Page images and extracted text:
>>>>>

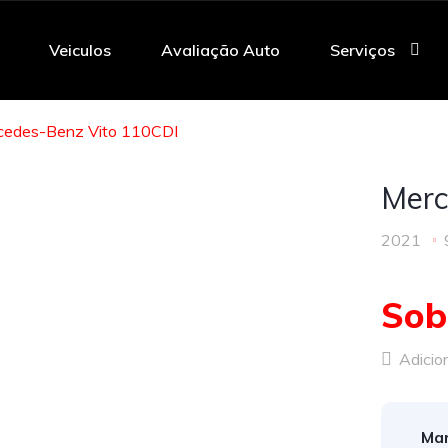
Veiculos
Avaliação Auto
Serviços
cedes-Benz Vito 110CDI
Merc
2021
Sob
Adicion
Mar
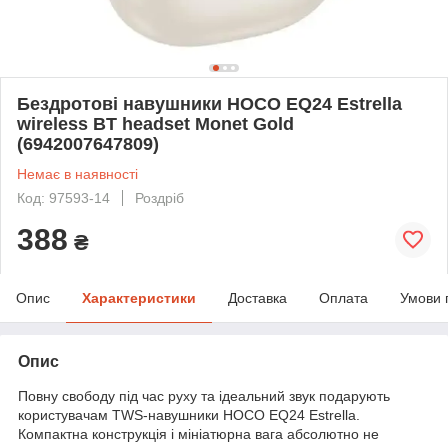
Бездротові навушники HOCO EQ24 Estrella
wireless BT headset Monet Gold
(6942007647809)
Немає в наявності
Код: 97593-14
Роздріб
388
₴
Опис
Характеристики
Доставка
Оплата
Умови 
Опис
Повну свободу під час руху та ідеальний звук подарують
користувачам TWS-навушники HOCO EQ24 Estrella.
Компактна конструкція і мініатюрна вага абсолютно не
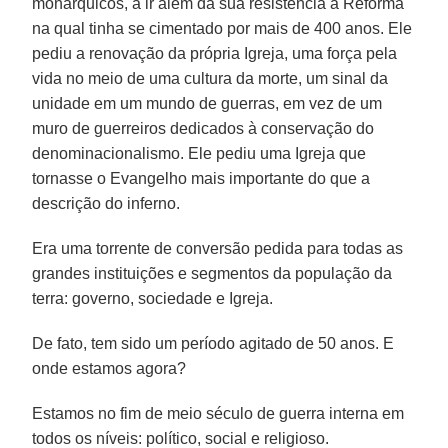
monárquicos, a ir além da sua resistência à Reforma
na qual tinha se cimentado por mais de 400 anos. Ele
pediu a renovação da própria Igreja, uma força pela
vida no meio de uma cultura da morte, um sinal da
unidade em um mundo de guerras, em vez de um
muro de guerreiros dedicados à conservação do
denominacionalismo. Ele pediu uma Igreja que
tornasse o Evangelho mais importante do que a
descrição do inferno.
Era uma torrente de conversão pedida para todas as
grandes instituições e segmentos da população da
terra: governo, sociedade e Igreja.
De fato, tem sido um período agitado de 50 anos. E
onde estamos agora?
Estamos no fim de meio século de guerra interna em
todos os níveis: político, social e religioso.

<<<<<

- [What is being asked] From the records above, transcribe only the stretch from the line with "Немає в наявності" through the line with "unidade em um mundo de guerras, em vez de um", keeping both ends. Omit pictures.

- [Completed task]
Немає в наявності
Код: 97593-14
Роздріб
388
₴
Опис
Характеристики
Доставка
Оплата
Умови 
Опис
Повну свободу під час руху та ідеальний звук подарують
користувачам TWS-навушники HOCO EQ24 Estrella.
Компактна конструкція і мініатюрна вага абсолютно не
monárquicos, a ir além da sua resistência à Reforma
na qual tinha se cimentado por mais de 400 anos. Ele
pediu a renovação da própria Igreja, uma força pela
vida no meio de uma cultura da morte, um sinal da
unidade em um mundo de guerras, em vez de um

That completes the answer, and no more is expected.